The researchers discovered that general anesthesia activates a specific subset of inhibitory GABAergic neurons (neurons that produce the inhibitory neurotransmitter GABA) in the central amygdala, which they termed the CeAga neurons (‘CeA’ stands for central amygdala, while ‘ga’ refers to activation by general anesthesia).

Despite the fact that compared to humans, mice generally have a relatively large central amygdala, Wang said she had no reason to think we have a different system for controlling pain.

Using pioneering techniques developed by Wang and her team of researchers, including in vivo calcium imaging to track the paths of activated neurons in mice, the researchers found that different general anesthesia drugs activate a shared collection of CeAGA neurons.

By giving mice a mild pain stimulus, the researchers were able to map all of the pain-activated brain regions. These regions represented 16 centers within the central amygdala that were able to receive inhibitory input from the CeAga.

“Pain is a complicated brain response,” Wang said. “It involves sensory discrimination, emotion, and autonomic (involuntary nervous system) responses. Treating pain by dampening all of these brain processes in many areas is very difficult to achieve. But activating a key node that naturally sends inhibitory signals to these pain-processing regions would be more robust.”

When a mouse feels uncomfortable, it exhibits ‘self-caring’ behaviors such as paw-licking or face-wiping. The researchers found that by activating the CeAGA neurons using a technology called optogenetics, in which light is used to activate a specific population of cells, these behaviors were completely eliminated.

Wang said that the moment the light was switched on to activate the anti-pain center, the paw-licking or face-wiping behaviors were “completely abolished” and that it was “so drastic… they just instantaneously stop licking and rubbing.” Activation of CeAGA neurons thus suppressed both reflexive and self-recuperating behaviors in response to pain, and inhibited neuropathic pain-induced mechanical hyper-sensitivity.

On the other hand, when the activity of these CeAGA neurons was inhibited, the mice experienced intense pain in response to temporary insult. It also negated the effects of low-dose ketamine, an anesthetic drug that allows sensation but blocks pain, through activation of the CeAga pain center, which it required for its action.

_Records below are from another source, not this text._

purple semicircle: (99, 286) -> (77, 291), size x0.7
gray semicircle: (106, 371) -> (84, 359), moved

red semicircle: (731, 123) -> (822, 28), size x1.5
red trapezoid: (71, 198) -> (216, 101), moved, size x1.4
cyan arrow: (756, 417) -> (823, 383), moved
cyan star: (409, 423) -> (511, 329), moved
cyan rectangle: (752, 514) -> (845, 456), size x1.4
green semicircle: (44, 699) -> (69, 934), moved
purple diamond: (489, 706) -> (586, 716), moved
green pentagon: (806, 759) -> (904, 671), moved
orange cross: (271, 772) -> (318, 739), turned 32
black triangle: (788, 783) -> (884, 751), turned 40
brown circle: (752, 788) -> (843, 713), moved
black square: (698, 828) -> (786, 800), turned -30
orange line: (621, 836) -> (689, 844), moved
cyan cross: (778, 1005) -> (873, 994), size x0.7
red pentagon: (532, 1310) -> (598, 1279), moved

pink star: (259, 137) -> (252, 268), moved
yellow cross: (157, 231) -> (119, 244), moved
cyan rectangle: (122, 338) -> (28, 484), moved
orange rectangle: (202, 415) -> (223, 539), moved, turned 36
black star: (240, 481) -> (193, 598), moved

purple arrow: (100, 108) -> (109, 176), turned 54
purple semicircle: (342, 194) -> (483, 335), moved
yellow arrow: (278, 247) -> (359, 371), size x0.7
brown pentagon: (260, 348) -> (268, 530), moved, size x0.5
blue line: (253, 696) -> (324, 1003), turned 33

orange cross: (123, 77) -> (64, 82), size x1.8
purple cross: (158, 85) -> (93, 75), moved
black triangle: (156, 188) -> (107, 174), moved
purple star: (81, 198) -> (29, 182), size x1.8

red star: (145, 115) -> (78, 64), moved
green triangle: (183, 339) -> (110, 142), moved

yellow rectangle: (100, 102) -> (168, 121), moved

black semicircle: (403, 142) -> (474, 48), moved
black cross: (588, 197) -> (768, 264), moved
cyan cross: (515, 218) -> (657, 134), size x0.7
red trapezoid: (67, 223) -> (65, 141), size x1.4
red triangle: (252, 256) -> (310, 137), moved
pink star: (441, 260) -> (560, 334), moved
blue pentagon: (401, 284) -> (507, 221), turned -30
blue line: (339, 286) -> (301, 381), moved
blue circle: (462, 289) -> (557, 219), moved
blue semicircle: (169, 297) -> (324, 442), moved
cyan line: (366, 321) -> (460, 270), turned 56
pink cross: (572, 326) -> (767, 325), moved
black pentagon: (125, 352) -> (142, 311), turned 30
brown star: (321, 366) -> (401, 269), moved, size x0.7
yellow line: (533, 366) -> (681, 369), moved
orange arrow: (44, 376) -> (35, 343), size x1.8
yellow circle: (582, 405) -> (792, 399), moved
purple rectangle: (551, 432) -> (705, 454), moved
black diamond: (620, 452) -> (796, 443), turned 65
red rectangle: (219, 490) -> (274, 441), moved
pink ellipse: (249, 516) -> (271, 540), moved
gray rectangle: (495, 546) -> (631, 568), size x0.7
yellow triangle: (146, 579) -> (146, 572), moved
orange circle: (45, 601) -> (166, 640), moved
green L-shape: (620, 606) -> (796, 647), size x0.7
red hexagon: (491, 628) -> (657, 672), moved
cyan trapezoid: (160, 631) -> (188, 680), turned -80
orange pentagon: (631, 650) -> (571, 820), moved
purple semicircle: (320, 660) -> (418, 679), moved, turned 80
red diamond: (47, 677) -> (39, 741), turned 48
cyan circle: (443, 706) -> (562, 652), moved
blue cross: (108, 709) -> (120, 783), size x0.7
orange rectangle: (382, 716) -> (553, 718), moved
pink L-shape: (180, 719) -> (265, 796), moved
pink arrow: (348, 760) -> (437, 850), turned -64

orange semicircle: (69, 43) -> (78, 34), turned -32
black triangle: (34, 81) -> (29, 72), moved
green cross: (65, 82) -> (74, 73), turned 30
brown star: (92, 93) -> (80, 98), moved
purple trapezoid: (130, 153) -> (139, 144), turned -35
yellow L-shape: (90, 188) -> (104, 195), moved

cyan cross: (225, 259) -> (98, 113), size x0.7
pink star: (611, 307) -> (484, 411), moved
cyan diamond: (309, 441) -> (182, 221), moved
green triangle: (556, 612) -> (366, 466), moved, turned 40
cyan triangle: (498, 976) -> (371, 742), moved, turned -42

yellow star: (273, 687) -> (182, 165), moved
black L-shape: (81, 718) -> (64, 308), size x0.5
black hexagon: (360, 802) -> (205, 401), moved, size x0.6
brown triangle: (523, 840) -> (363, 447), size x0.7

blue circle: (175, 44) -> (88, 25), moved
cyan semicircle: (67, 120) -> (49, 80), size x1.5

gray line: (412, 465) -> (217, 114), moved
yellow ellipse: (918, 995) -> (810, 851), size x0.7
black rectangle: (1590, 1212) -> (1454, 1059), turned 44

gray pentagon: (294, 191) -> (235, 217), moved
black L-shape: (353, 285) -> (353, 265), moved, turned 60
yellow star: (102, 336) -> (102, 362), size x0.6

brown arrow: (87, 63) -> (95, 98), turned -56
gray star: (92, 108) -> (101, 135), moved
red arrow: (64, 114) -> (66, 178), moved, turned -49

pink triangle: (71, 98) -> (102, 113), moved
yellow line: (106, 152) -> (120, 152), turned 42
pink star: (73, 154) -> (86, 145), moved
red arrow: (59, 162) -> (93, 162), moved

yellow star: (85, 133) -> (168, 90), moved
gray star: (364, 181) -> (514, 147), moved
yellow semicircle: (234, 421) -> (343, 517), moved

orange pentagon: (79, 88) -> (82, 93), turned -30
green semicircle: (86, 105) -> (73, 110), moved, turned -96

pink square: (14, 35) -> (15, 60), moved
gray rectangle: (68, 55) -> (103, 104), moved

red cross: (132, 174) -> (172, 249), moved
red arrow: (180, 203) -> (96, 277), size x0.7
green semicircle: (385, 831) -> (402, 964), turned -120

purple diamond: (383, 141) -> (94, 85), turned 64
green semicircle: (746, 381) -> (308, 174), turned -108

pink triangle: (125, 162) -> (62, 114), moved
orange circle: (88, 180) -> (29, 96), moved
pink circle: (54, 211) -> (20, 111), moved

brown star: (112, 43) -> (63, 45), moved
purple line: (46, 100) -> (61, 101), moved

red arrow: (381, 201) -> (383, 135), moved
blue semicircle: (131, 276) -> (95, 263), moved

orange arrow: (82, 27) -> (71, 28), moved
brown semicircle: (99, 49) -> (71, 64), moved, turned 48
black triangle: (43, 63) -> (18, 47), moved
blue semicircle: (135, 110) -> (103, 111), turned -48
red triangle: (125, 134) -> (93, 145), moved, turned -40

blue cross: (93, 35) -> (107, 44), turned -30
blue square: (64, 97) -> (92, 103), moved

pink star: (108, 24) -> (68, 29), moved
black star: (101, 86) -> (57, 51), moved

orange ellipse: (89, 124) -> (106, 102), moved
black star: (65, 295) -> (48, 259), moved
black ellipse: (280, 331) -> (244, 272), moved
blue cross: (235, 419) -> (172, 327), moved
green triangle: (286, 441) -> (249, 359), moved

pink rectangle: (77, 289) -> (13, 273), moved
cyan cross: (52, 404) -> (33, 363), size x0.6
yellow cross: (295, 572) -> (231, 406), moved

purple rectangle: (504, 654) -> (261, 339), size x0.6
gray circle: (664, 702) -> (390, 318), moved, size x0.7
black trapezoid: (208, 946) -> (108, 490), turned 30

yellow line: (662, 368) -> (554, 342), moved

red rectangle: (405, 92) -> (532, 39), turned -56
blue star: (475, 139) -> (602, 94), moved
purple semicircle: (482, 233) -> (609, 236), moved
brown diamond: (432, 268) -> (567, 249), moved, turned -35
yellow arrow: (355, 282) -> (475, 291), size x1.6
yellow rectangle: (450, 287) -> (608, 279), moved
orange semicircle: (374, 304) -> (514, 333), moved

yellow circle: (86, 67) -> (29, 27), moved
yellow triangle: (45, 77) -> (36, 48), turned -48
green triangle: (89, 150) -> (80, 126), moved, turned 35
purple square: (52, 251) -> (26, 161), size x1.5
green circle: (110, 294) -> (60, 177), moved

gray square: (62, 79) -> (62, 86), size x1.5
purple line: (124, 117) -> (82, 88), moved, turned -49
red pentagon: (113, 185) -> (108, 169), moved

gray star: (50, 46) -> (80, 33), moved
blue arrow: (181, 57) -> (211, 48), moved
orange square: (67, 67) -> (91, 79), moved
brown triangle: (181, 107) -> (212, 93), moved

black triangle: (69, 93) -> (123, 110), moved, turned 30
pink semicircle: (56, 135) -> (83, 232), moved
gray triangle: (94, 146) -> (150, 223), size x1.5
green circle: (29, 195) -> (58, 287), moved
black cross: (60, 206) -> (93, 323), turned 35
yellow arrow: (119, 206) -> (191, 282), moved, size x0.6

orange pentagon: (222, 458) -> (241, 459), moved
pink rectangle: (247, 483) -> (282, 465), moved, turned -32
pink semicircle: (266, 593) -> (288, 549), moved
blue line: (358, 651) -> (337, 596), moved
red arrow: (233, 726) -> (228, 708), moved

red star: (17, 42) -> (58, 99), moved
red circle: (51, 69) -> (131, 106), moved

Overall, it was observed that the CeAGA neurons possessed basal activity, which was generally reflective of an animal’s internal state rather than the external stimuli it was subjected to.

With these results, the researchers now hope to find drugs that can act as potential pain killers by targeting these inhibitory pain neurons to suppress pain. In aims of finding specific targets in the specialized neurons, Wang explained that, “The other thing we’re trying to do is to (transcriptome) sequence the hell out of these cells.” This will allow for the identification of relevant genes or cell surface receptors among this specific subset of neurons that can be targeted with a drug to activate them in order to relieve pain.